-- Exercise --
Repeat exactly, and only, the lines of the entries below from the one with "All three of" through the one with "offline reading.", both ends included.

Saved data entries:

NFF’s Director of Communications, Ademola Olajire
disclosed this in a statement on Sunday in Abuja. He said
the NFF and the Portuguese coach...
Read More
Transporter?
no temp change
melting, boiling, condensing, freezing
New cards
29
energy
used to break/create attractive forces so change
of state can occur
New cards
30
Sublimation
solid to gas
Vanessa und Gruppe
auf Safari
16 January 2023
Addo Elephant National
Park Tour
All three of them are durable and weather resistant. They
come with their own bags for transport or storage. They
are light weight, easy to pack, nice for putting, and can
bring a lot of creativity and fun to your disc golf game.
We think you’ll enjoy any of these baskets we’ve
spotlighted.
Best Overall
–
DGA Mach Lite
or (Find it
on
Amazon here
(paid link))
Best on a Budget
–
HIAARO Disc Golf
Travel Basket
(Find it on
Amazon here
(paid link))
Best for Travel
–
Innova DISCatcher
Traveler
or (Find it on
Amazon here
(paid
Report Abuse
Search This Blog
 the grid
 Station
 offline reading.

==

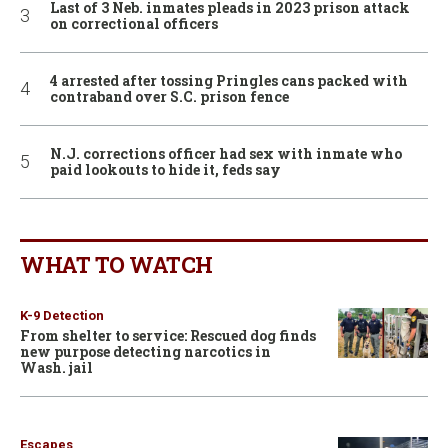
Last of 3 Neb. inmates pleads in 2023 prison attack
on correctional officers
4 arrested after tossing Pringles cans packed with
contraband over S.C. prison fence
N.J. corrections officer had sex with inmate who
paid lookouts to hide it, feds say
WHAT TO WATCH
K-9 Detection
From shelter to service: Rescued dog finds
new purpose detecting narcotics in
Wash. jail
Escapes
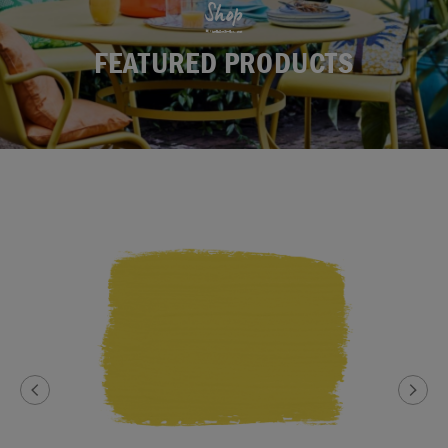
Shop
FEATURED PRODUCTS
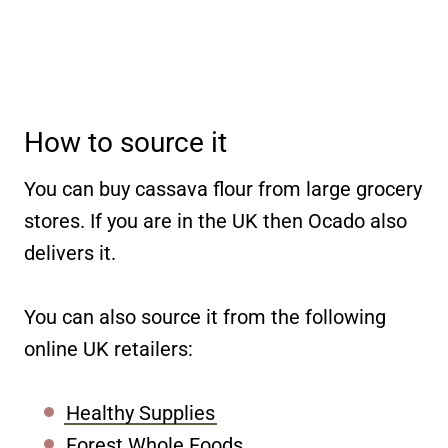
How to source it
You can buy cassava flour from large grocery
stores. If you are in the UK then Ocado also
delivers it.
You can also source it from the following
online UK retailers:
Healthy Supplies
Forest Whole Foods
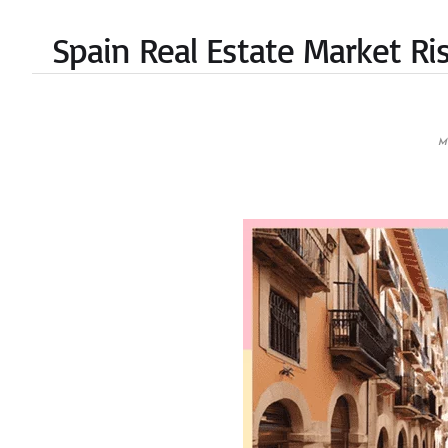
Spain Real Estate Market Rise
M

-- Response below --
All three of them are durable and weather resistant. They
come with their own bags for transport or storage. They
are light weight, easy to pack, nice for putting, and can
bring a lot of creativity and fun to your disc golf game.
We think you’ll enjoy any of these baskets we’ve
spotlighted.
Best Overall
–
DGA Mach Lite
or (Find it
on
Amazon here
(paid link))
Best on a Budget
–
HIAARO Disc Golf
Travel Basket
(Find it on
Amazon here
(paid link))
Best for Travel
–
Innova DISCatcher
Traveler
or (Find it on
Amazon here
(paid
Report Abuse
Search This Blog
 the grid
 Station
 offline reading.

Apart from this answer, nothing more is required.